Your copy should match the records exactly, except that it contains no pictures.

============

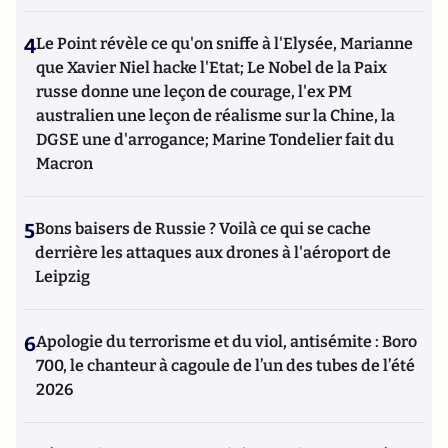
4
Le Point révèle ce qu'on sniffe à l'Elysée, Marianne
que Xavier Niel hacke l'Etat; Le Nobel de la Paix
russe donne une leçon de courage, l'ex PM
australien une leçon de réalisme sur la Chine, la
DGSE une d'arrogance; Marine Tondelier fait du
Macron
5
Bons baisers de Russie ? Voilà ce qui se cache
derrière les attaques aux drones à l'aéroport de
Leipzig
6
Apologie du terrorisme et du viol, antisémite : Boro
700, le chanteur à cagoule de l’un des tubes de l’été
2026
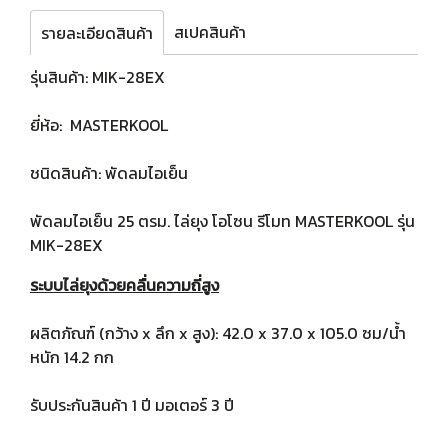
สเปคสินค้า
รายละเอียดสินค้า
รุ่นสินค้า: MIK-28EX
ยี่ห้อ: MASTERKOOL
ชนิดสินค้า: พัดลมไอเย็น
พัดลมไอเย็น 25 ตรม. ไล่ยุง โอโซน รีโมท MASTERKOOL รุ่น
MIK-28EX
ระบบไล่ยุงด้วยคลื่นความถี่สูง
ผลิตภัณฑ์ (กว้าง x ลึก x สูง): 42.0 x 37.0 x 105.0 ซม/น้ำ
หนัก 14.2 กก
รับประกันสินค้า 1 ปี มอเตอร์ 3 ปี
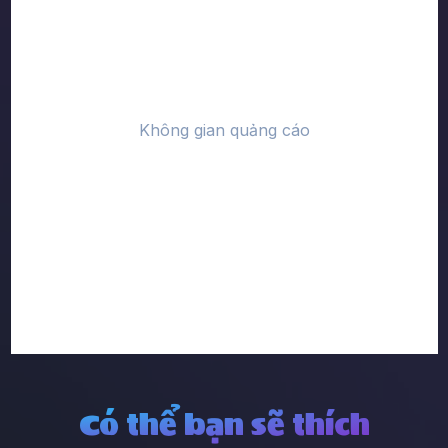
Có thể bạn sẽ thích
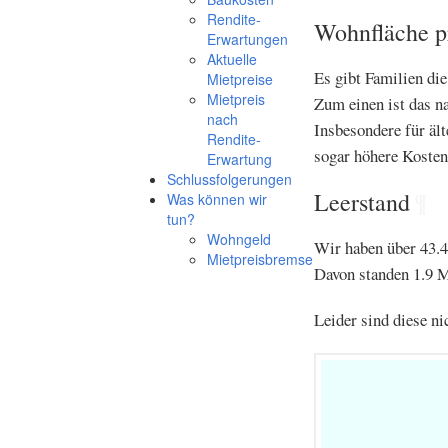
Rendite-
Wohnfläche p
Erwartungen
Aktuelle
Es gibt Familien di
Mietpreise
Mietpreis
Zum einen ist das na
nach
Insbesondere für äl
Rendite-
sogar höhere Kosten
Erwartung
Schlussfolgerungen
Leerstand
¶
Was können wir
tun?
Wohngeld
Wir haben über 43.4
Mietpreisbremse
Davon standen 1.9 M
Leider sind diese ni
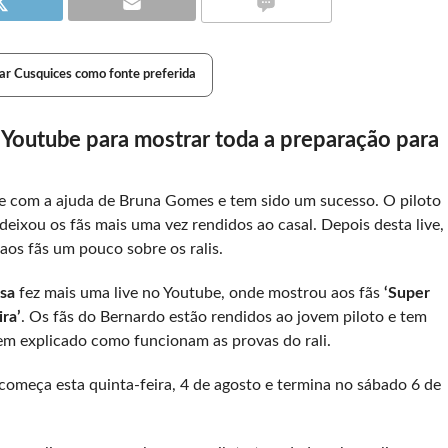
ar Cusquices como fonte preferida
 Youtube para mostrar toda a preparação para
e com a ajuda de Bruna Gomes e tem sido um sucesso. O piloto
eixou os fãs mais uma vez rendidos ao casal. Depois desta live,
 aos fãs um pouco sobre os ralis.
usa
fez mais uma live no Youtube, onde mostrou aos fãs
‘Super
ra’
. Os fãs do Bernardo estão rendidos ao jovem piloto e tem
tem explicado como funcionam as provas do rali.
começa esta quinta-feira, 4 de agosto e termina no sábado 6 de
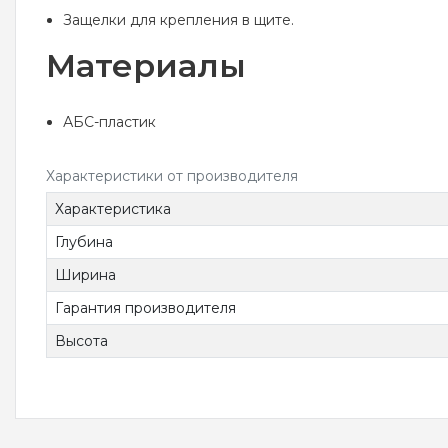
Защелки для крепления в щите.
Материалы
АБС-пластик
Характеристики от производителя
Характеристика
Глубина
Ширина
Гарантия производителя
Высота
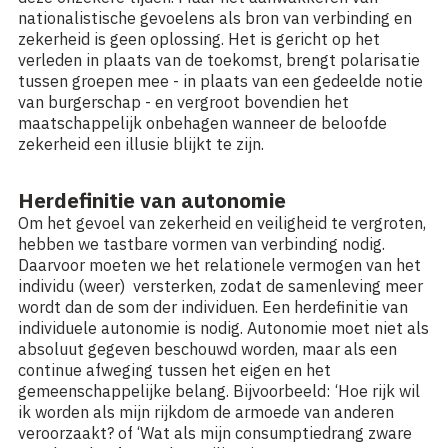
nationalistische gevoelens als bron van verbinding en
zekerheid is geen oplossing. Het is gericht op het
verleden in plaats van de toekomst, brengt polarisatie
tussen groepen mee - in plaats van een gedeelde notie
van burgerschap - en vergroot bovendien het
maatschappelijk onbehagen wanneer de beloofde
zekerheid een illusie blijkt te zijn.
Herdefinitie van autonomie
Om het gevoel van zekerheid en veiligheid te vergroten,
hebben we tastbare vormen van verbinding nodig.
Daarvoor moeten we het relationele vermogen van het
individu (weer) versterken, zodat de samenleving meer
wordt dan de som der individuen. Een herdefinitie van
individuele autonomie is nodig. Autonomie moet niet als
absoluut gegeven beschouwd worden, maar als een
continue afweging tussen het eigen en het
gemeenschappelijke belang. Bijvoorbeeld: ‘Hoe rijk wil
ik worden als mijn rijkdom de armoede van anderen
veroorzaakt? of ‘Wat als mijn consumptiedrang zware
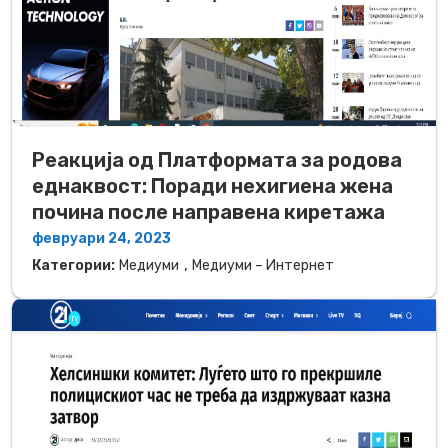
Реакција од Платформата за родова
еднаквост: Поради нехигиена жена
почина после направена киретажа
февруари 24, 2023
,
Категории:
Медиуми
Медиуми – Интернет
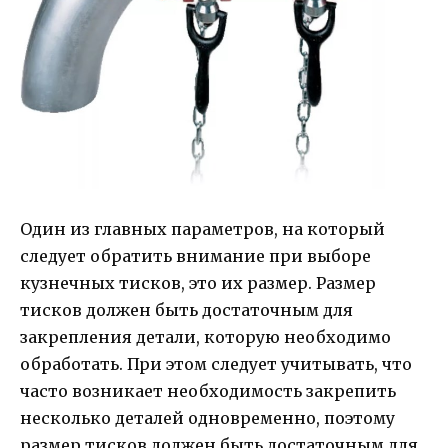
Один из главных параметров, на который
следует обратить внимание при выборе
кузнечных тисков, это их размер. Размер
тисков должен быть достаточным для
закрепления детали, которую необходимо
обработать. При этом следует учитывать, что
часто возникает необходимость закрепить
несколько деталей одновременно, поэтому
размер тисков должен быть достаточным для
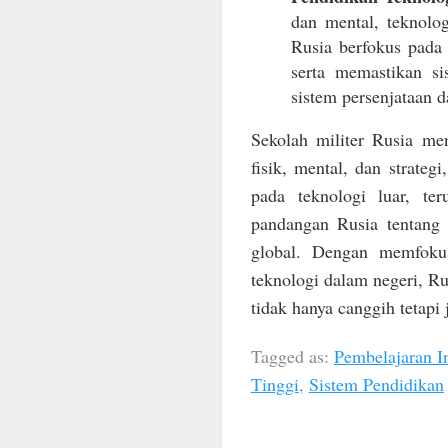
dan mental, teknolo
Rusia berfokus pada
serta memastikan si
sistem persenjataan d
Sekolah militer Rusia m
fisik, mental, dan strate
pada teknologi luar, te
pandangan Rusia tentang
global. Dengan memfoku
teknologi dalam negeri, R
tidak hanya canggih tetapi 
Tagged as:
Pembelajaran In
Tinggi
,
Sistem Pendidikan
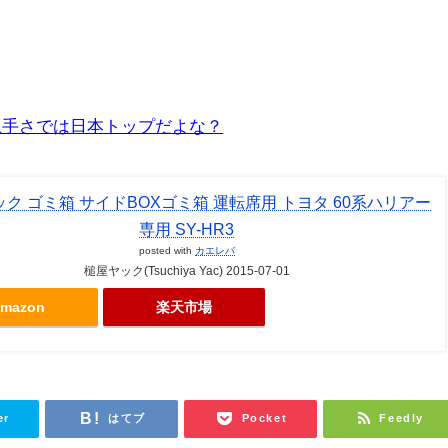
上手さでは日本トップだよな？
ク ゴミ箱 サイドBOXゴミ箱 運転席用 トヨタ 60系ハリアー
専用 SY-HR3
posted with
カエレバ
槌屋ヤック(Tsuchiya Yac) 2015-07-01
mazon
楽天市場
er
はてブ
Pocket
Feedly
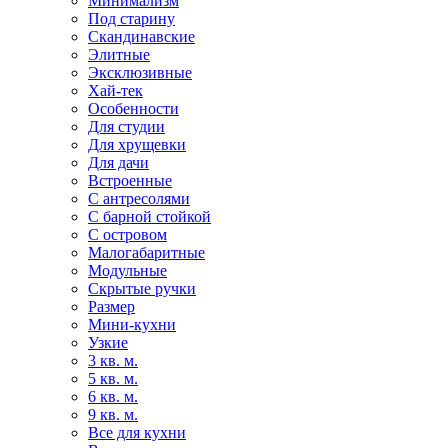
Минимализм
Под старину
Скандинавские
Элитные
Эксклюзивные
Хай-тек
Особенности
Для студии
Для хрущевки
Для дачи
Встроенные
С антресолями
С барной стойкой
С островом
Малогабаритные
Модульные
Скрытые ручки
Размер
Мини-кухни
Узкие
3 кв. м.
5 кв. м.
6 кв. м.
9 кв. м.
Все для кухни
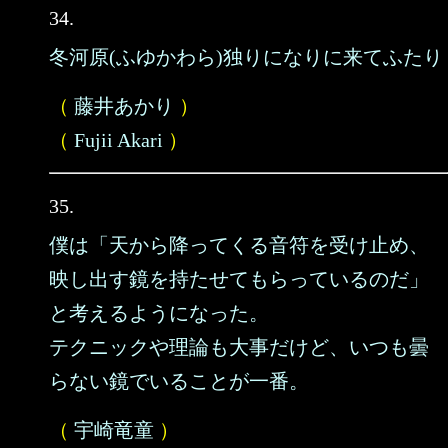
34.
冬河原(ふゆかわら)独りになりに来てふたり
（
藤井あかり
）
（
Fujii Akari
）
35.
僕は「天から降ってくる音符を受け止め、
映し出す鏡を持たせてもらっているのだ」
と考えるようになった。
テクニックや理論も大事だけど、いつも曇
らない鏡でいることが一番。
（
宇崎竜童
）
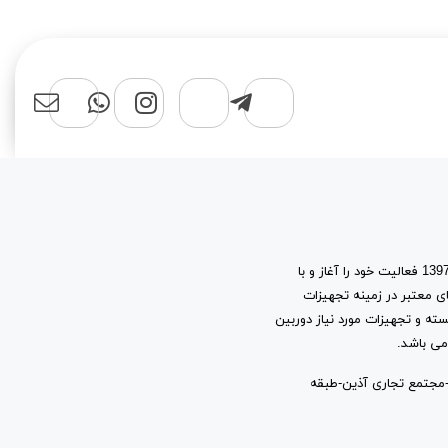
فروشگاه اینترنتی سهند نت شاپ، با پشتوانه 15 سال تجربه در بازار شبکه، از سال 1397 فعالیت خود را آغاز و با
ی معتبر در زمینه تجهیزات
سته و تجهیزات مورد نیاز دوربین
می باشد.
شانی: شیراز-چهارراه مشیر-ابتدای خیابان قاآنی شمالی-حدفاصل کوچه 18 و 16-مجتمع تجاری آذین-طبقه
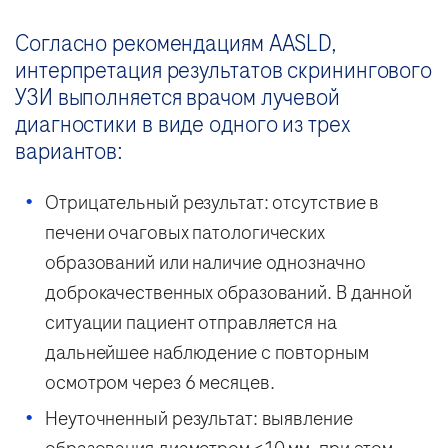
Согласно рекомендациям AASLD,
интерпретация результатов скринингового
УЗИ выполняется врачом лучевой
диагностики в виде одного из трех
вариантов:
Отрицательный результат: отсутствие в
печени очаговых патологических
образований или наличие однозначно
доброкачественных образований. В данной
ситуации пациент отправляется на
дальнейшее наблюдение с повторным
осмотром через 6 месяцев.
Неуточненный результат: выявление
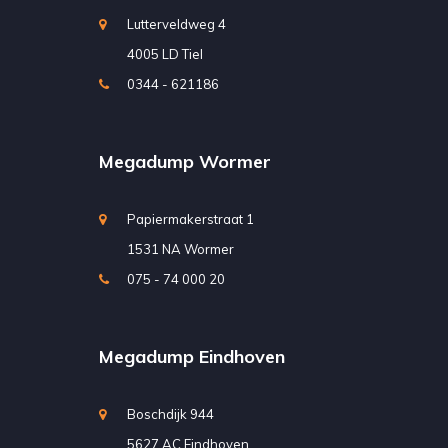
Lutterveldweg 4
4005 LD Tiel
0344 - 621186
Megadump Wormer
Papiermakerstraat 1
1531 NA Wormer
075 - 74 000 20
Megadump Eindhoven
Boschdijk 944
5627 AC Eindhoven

============

Written solution ▸
4
Le Point révèle ce qu'on sniffe à l'Elysée, Marianne
que Xavier Niel hacke l'Etat; Le Nobel de la Paix
russe donne une leçon de courage, l'ex PM
australien une leçon de réalisme sur la Chine, la
DGSE une d'arrogance; Marine Tondelier fait du
Macron
5
Bons baisers de Russie ? Voilà ce qui se cache
derrière les attaques aux drones à l'aéroport de
Leipzig
6
Apologie du terrorisme et du viol, antisémite : Boro
700, le chanteur à cagoule de l’un des tubes de l’été
2026
สเปคสินค้า
รายละเอียดสินค้า
รุ่นสินค้า: MIK-28EX
ยี่ห้อ: MASTERKOOL
ชนิดสินค้า: พัดลมไอเย็น
พัดลมไอเย็น 25 ตรม. ไล่ยุง โอโซน รีโมท MASTERKOOL รุ่น
MIK-28EX
ระบบไล่ยุงด้วยคลื่นความถี่สูง
ผลิตภัณฑ์ (กว้าง x ลึก x สูง): 42.0 x 37.0 x 105.0 ซม/น้ำ
หนัก 14.2 กก
รับประกันสินค้า 1 ปี มอเตอร์ 3 ปี
Có thể bạn sẽ thích
Rendite-
Wohnfläche p
Erwartungen
Aktuelle
Es gibt Familien di
Mietpreise
Mietpreis
Zum einen ist das na
nach
Insbesondere für äl
Rendite-
sogar höhere Kosten
Erwartung
Schlussfolgerungen
Leerstand
¶
Was können wir
tun?
Wohngeld
Wir haben über 43.4
Mietpreisbremse
Davon standen 1.9 M
Leider sind diese ni
ar Cusquices como fonte preferida
 Youtube para mostrar toda a preparação para
e com a ajuda de Bruna Gomes e tem sido um sucesso. O piloto
eixou os fãs mais uma vez rendidos ao casal. Depois desta live,
 aos fãs um pouco sobre os ralis.
usa
fez mais uma live no Youtube, onde mostrou aos fãs
‘Super
ra’
. Os fãs do Bernardo estão rendidos ao jovem piloto e tem
tem explicado como funcionam as provas do rali.
começa esta quinta-feira, 4 de agosto e termina no sábado 6 de
Защелки для крепления в щите.
Материалы
АБС-пластик
Характеристики от производителя
Характеристика
Глубина
Ширина
Гарантия производителя
Высота
nationalistische gevoelens als bron van verbinding en
zekerheid is geen oplossing. Het is gericht op het
verleden in plaats van de toekomst, brengt polarisatie
tussen groepen mee - in plaats van een gedeelde notie
van burgerschap - en vergroot bovendien het
maatschappelijk onbehagen wanneer de beloofde
zekerheid een illusie blijkt te zijn.
Herdefinitie van autonomie
Om het gevoel van zekerheid en veiligheid te vergroten,
hebben we tastbare vormen van verbinding nodig.
Daarvoor moeten we het relationele vermogen van het
individu (weer) versterken, zodat de samenleving meer
wordt dan de som der individuen. Een herdefinitie van
individuele autonomie is nodig. Autonomie moet niet als
absoluut gegeven beschouwd worden, maar als een
continue afweging tussen het eigen en het
gemeenschappelijke belang. Bijvoorbeeld: ‘Hoe rijk wil
ik worden als mijn rijkdom de armoede van anderen
veroorzaakt? of ‘Wat als mijn consumptiedrang zware
Реакција од Платформата за родова
еднаквост: Поради нехигиена жена
почина после направена киретажа
февруари 24, 2023
,
Категории:
Медиуми
Медиуми – Интернет
Один из главных параметров, на который
следует обратить внимание при выборе
кузнечных тисков, это их размер. Размер
тисков должен быть достаточным для
закрепления детали, которую необходимо
обработать. При этом следует учитывать, что
часто возникает необходимость закрепить
несколько деталей одновременно, поэтому
размер тисков должен быть достаточным для
dan mental, teknolo
Rusia berfokus pada
serta memastikan si
sistem persenjataan d
Sekolah militer Rusia m
fisik, mental, dan strate
pada teknologi luar, te
pandangan Rusia tentang
global. Dengan memfoku
teknologi dalam negeri, R
tidak hanya canggih tetapi 
Tagged as:
Pembelajaran In
Tinggi
,
Sistem Pendidikan
上手さでは日本トップだよな？
ク ゴミ箱 サイドBOXゴミ箱 運転席用 トヨタ 60系ハリアー
専用 SY-HR3
posted with
カエレバ
槌屋ヤック(Tsuchiya Yac) 2015-07-01
mazon
楽天市場
er
はてブ
Pocket
Feedly
Минимализм
Под старину
Скандинавские
Элитные
Эксклюзивные
Хай-тек
Особенности
Для студии
Для хрущевки
Для дачи
Встроенные
С антресолями
С барной стойкой
С островом
Малогабаритные
Модульные
Скрытые ручки
Размер
Мини-кухни
Узкие
3 кв. м.
5 кв. м.
6 кв. м.
9 кв. м.
Все для кухни
34.
冬河原(ふゆかわら)独りになりに来てふたり
（
藤井あかり
）
（
Fujii Akari
）
35.
僕は「天から降ってくる音符を受け止め、
映し出す鏡を持たせてもらっているのだ」
と考えるようになった。
テクニックや理論も大事だけど、いつも曇
らない鏡でいることが一番。
（
宇崎竜童
）
فروشگاه اینترنتی سهند نت شاپ، با پشتوانه 15 سال تجربه در بازار شبکه، از سال 1397 فعالیت خود را آغاز و با
ی معتبر در زمینه تجهیزات
سته و تجهیزات مورد نیاز دوربین
می باشد.
شانی: شیراز-چهارراه مشیر-ابتدای خیابان قاآنی شمالی-حدفاصل کوچه 18 و 16-مجتمع تجاری آذین-طبقه
Согласно рекомендациям AASLD,
интерпретация результатов скринингового
УЗИ выполняется врачом лучевой
диагностики в виде одного из трех
вариантов:
Отрицательный результат: отсутствие в
печени очаговых патологических
образований или наличие однозначно
доброкачественных образований. В данной
ситуации пациент отправляется на
дальнейшее наблюдение с повторным
осмотром через 6 месяцев.
Неуточненный результат: выявление
Lutterveldweg 4
4005 LD Tiel
0344 - 621186
Megadump Wormer
Papiermakerstraat 1
1531 NA Wormer
075 - 74 000 20
Megadump Eindhoven
Boschdijk 944
5627 AC Eindhoven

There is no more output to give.